12 Ağustos'ta The Washington Post'ta yayınlanan bir makalesinde, Ulusal Sağlık Enstitüleri direktörü Jay Bhattacharya, mRNA'nın vaadini kabul etti. “Potansiyelini tartışmıyorum. Gelecekte, kanser gibi hastalıkların tedavisinde atılımlar sağlayabilir ve HHS, onkoloji ve diğer karmaşık hastalıklardaki uygulamalar üzerinde devam eden araştırmalara yatırım yapmaya devam ediyor,” diye yazdı.
Patronunun aksine, Bhattacharya, mRNA aşılarının kitlesel zararlara neden olduğuna inanmadığını söylüyor. Ancak mRNA aşı araştırmalarının durdurulmasının nedeninin platformun kamuoyu güvenini kaybetmesi olduğunu söylüyor; bu, Kennedy'ninkinden farklı bir gerekçe.
Ancak mRNA, genetik bozuklukları olan çok hasta hastaların tedavisi söz konusu olduğunda daha fazla kabul görebilir.
Bu yılın başlarında, FDA'daki düzenleyiciler, nadir ve yaşamı tehdit eden bir karaciğer hastalığı olan KJ Muldoon adlı bir bebek için özel bir gen düzenleme tedavisini onayladı. Sadece altı ayda oluşturulan bu tedavi, gen düzenleme bileşenlerini karaciğerine ulaştırmak için mRNA kullanıyor. Özelleştirilmiş bir gen düzenleme tedavisinin başarıyla bir hastayı tedavi etmek için kullanıldığı ilk zamandı.
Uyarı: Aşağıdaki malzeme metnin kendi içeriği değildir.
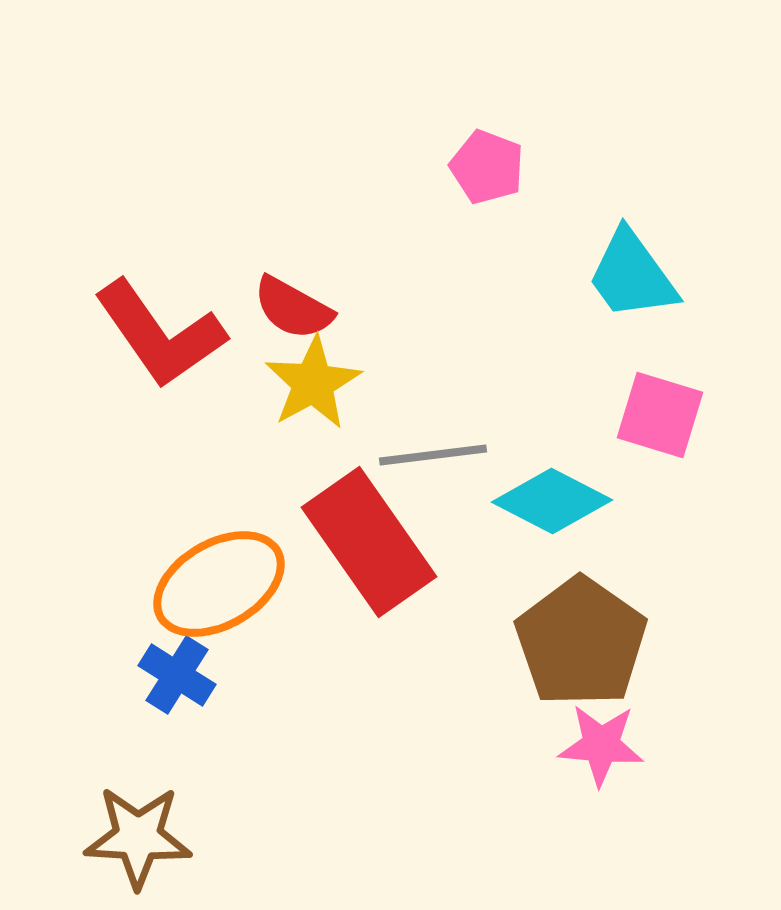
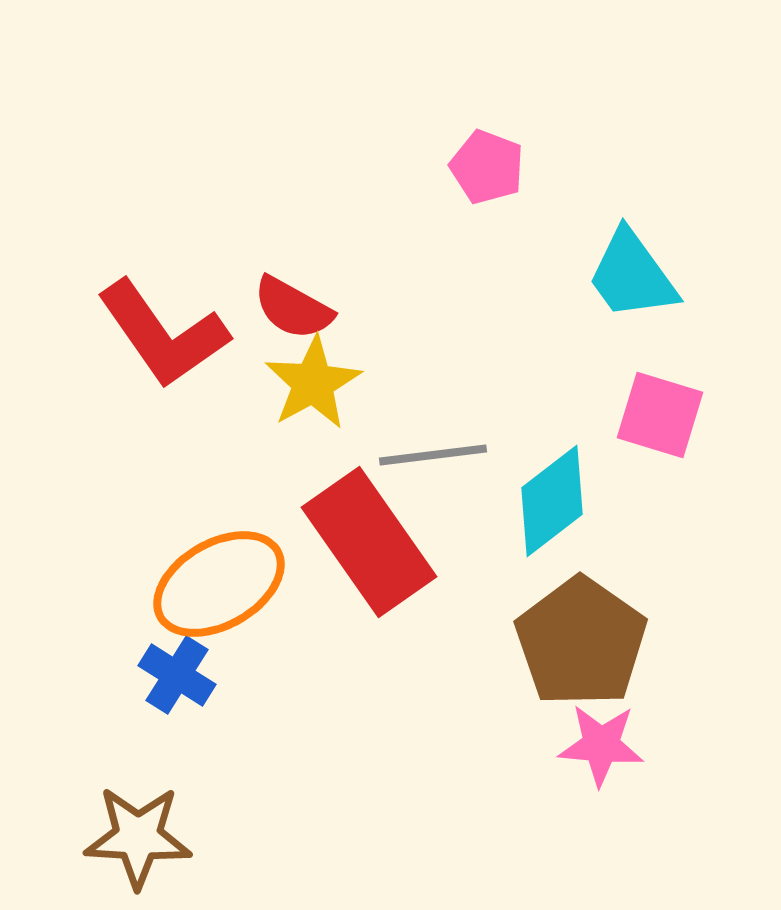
red L-shape: moved 3 px right
cyan diamond: rotated 65 degrees counterclockwise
Haziran ayında FDA komiseri Marty Makary, başarısını podcast'inde “tıbbi bilim için oldukça büyük bir kazanım” olarak nitelendirdi ve bir FDA yuvarlak masa görüşmesinde Makary, kurumun bu tür ürünler için düzenleyici süreci kolaylaştırmaya devam edeceğini söyledi.
Özel gen düzenleme tedavisiyle ilgilenen araştırmacılar, aynı yaklaşımı daha fazla hasta için kullanmayı planlıyor ve yakın zamanda FDA ile bir klinik çalışma önerisi hakkında görüştüler. Pennsylvania Üniversitesi ve Philadelphia Çocuk Hastanesi'nde translasyonel araştırma profesörü Kiran Musunuru, “FDA öneriye çok olumlu yaklaştı ve çalışmalarımıza devam etmek için bize yeşil ışık yaktı,” diyor.
Ekip, platform kavramını tek bir hastalık veya tek bir genden daha geniş bir bozukluk grubuna genişletmek için bir veya iki ay içinde FDA ile başka bir toplantı yapacak. “Nasıl gideceğini göreceğiz,” diyor.